Desert Tortoises like to eat Creosote bush, burrobush, mojave yucca and blackbrush.

desert tortoise
a neighborhood desert tortoise

In this picture above is one of the 3 desert tortoises that live by our home in southern Arizona, outside of Tucson.  Our tortoise buddy must have been in a battle with a predator and lost its right foot.  This Tortoise is still going strong and I look for him every summer.  I call him “Stumpy”.

Desert Tortoise
Arizona Desert Tortoise / Turtle – protected

Breeding captive tortoises is discouraged because of the number of young tortoises already available for adoption.
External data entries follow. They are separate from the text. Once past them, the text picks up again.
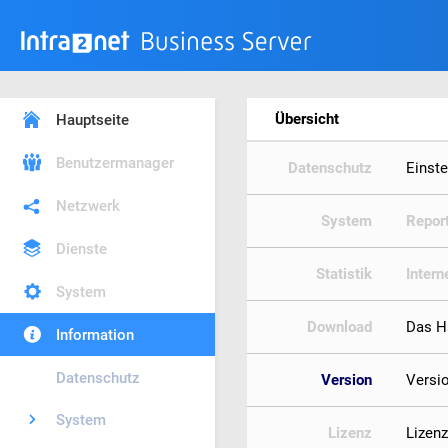
Übersicht
Hauptseite
Benutzermanager
Datenschutz
Einst
Netzwerk
System
Repor
Dienste
Statistik
Intern
System
Download
Das H
Information
Datenschutz
Version
Versi
System
Lizenz
Lizen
Occasionally, an adult female tortoise may lay eggs in a backyard that results in tortoise hatchlings.   It is important that Tortoise hatchlings, babies are kept outside, so that their shell and bone development can benefit from sunlight.

Do tortoises swim?  NO, tortoises do not have web feet and cannot swim!

tucson tortoise turtle
Stumpy the tortoise eating

A desert Tortoise can live up to a 100 years old.

Arizona Game and Fish Department’s TURTLE PROJECT works to manage and conserve all six species of turtles/tortoises.  See the link below.

http://www.azgfd.gov/w_c/turtlemanagement.shtml

They receive hundreds of young and adult Tortoises that have been displaced due to construction or raised in captivity.  The TURTLE PROJECT has Tortoises available for adoption.